In the middle of the Second World War, Iran again was the subject of occupation by the British, by the Soviets, and to some extent by the United States, who provided supplies for these two powers in order to fight in the Russian Front against Nazi Germany.

In these two decades several important things happened which are actually crucial for what we see now around us. For one thing, for close to 500 years, 400-odd years from the rise of the Safavid Empire in 1501, which is the beginning of the departure point of my book, there was an attempt by the state to patronize and create a certain alliance with the religious establishment.

The concept of religious establishment and the state were seen as the two pillars of stability, and that is a very old idea, actually. It goes back to pre-Islamic Iran. It goes back to the Sasanian era, where we see in many of these books, counselors to the kings, the first thing that they point out is that these two institutions have to support one another.

What happens in this period of the Pahlavi era, the state no longer is in need of the religious establishment, first of all because of a relatively small but still important oil resource. The revenue from the oil resources from the Anglo-Persian Oil Company is only 16 percent. Actually that was sometimes not fully paid to the Iranian government, but whatever it was, it was enough to allow the centralizing state of the Pahlavi era to create its own unified army, to try to implement some of its reforms, and gradually take away from the religious establishment some of its very important functions.

One was basically that there was no other form of education as it was only the education in the colleges, the schools, the madrasas. It is pretty much like the European system prior to the 18th century.

It took away from it most significantly the judicial function. Since the religious establishment traditionally was responsible, there was a kind of de facto division of labor between the state and the judicial authority of the religious establishment. They had their own courts. Sharia was the law of the land in a kind of—it was never really codified into a system of law.

Now with the emergence of a modern judiciary, new codified law, a legal system which is very much based on the French model, there is no more need for these very learned, turbaned legal jurists that people did not see again until the 1979 revolution. But they were there. They were isolated. They were sent back to the madrasas. Their religious endowments, which was a major source of their income, was taken away by the government in order to further institutionalize and put into a regulated system. So financially they were in trouble, too.

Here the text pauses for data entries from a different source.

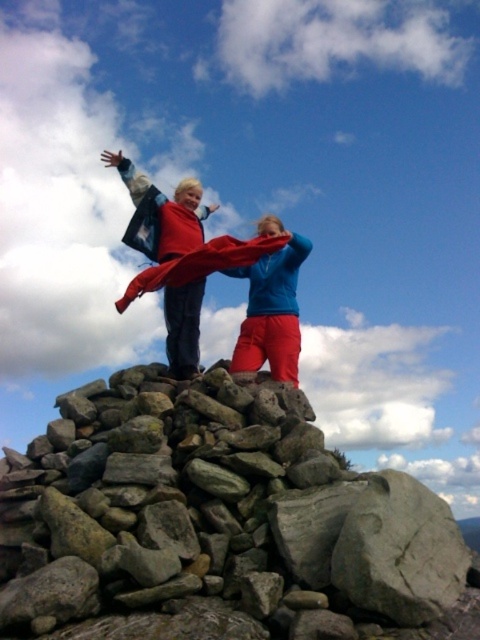 You are a photographer wanting to capture both the gray rock pile at center and the matte red scarf at center in the same frame. Based on their positions, which object should you focus on first to ensure both are in focus?

The gray rock pile at center is in front of the matte red scarf at center, so you should focus on the gray rock pile at center first to ensure both are in focus.

You are a photographer trying to capture the perfect shot of the matte red scarf at center. Based on the scene description, where should you position your camera to ensure the scarf is centered in the frame?

To center the matte red scarf at center in the frame, position your camera at the point corresponding to the coordinates provided in the scene description, which is at 2D location point (180, 257).

You are a photographer trying to capture a photo of the matte red scarf at center and the matte blue jacket at center. Which object should you focus on first if you want to ensure both are in sharp focus?

The matte red scarf at center is in front of the matte blue jacket at center, so you should focus on the matte red scarf at center first to ensure both are in sharp focus.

Indeed that kind of elite of the religious establishment that survived for a very long time, for several centuries, lost their place in the society. Many of their children basically changed their religious garb and became secular, became judges in the new judicial system established by the government, became university professors, became engineers and doctors and professionals like the whole middle class that emerged in this period. But there was still a residue that survived in the madrasas.

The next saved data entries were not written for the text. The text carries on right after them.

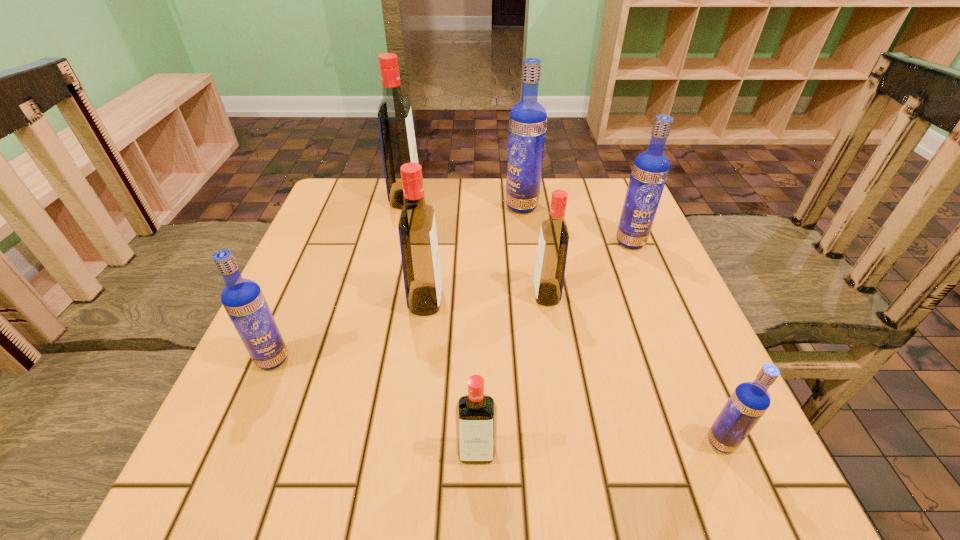 Locate an element on the screen. This screenshot has width=960, height=540. blank space at the far left corner of the desktop is located at coordinates (324, 220).

Where is `vacant area at the near left corner`? vacant area at the near left corner is located at coordinates (221, 489).

Where is `vacant space at the far right corner of the desktop`? This screenshot has width=960, height=540. vacant space at the far right corner of the desktop is located at coordinates (582, 218).

Locate an element on the screen. Image resolution: width=960 pixels, height=540 pixels. blank region between the sixth object from right to left and the smallest red vodka is located at coordinates (451, 377).

This screenshot has height=540, width=960. I want to click on free space that is in between the rightmost red vodka and the smallest red vodka, so click(x=512, y=374).

The image size is (960, 540). In order to click on blank region between the smallest red vodka and the smallest blue vodka in this screenshot , I will do `click(599, 447)`.

Image resolution: width=960 pixels, height=540 pixels. Identify the location of empty location between the nearest red vodka and the third smallest blue vodka. (554, 347).

You are a GUI agent. You are given a task and a screenshot of the screen. Output one action in this format:
    pyautogui.click(x=<x>, y=<y>)
    Task: Click on the vacant space that is in between the second nearest blue vodka and the second red vodka from left to right
    
    Given the screenshot: What is the action you would take?
    pyautogui.click(x=349, y=330)

Identify the location of vacant region between the biggest blue vodka and the rightmost red vodka. 534,251.

I want to click on free area in between the nearest blue vodka and the leftmost blue vodka, so click(x=497, y=401).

Beyond that, the state also competed with the religious establishment by creating all kinds of new spaces of leisure. There were cinemas, there were theaters, there were means that people could enjoy themselves rather than going to the mosques and listening to the preachers, and that also took away from the religious establishment another very important function of connecting to the people that they had maintained for a very long time.

All of these isolations in terms of financial, judicial, educational, and contact with the populace, turned the nature of this institution very much into a radical force in a sense that was against the state. That happened for the first time.

Qom, which was the center for the religious establishment in Iran, in addition to Najaf in Southern Iraq, gradually became a kind of repository of all kinds of radicalism that was not necessarily even generated from the religious establishment but was generated from actually many of the theologies at the time that were critical of the government, particularly from the left, from the Tudeh Party of Iran, the Communist Party of Iran, from many of the other leftist intellectuals who criticized the Pahlavi regime for its wholehearted Westernization. And this theme, this discourse of questioning Westernization and returning to the authentic value—whatever it was—of our own culture, of Islam as being at the very center of it, became part of the rhetoric of the religious establishment.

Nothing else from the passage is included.